Absent demonstrable consumer harm, there is no competitive reason for the United States to punish the alleged collusion in the manner suggested by the settlement; rather, the terms mandated by the settlement should have focused on the collusion itself, not the damages from it, since there are none.
Joe sez: I agree. No damages, except for those readers forced to pay more for ebooks, and your clients, who got paid less. Other than that, a victimless crime.
Speaking of authors, in the post I mentioned earlier I break down, step by step, how authors were financially damaged by the Agency model. In short, under the Agency model, writers sold fewer ebooks, while making less money on each ebook sold. I know they sold fewer because cheaper sells more copies. I've done the math, many times.
Now, it’s natural that publishers didn’t consult with their authors before thrusting the Agency model upon retailers--after all, authors typically have no say regarding where or how publishers exploit the rights they've secured.
But if you’re an agent, tell me: have you ever had an honest discussion with your clients before publicly supporting a pricing system that is costing your clients money? And don’t tell me you honestly believe that yes, although Agency pricing costs authors money today, it’ll make authors more money tomorrow by fostering healthy competition and greater choice and blah blah blah. You can’t ethically make a decision to cost your clients money today because you speculate doing so might make them more tomorrow without even having a conversation about that decision beforehand.

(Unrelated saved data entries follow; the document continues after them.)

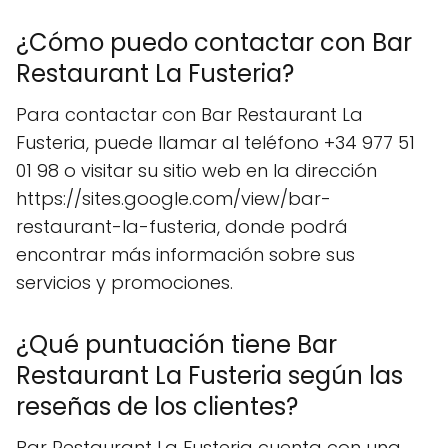
¿Cómo puedo contactar con Bar
Restaurant La Fusteria?
Para contactar con Bar Restaurant La
Fusteria, puede llamar al teléfono +34 977 51
01 98 o visitar su sitio web en la dirección
https://sites.google.com/view/bar-
restaurant-la-fusteria, donde podrá
encontrar más información sobre sus
servicios y promociones.
¿Qué puntuación tiene Bar
Restaurant La Fusteria según las
reseñas de los clientes?
Bar Restaurant La Fusteria cuenta con una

So now we have agents publicly supporting Big Publishing at the expense of their own clients' finances--without even consulting those clients. Think about how insane that is. How widely unquestioned. Whose interests do these agents represent? Those of their authors? Or those of Big Publishing?
Shame on you, Simon. Not only for touting this bullshit, but for forgetting who you really represent. I'm thrilled you're not my agent. And I feel bad for those stuck with you.
Now, please, PLEASE can a few agents stand up and show they have the stones to disagree with Simon and all the AAR garbage? You can't all buy into this. Someone’s got to have some integrity.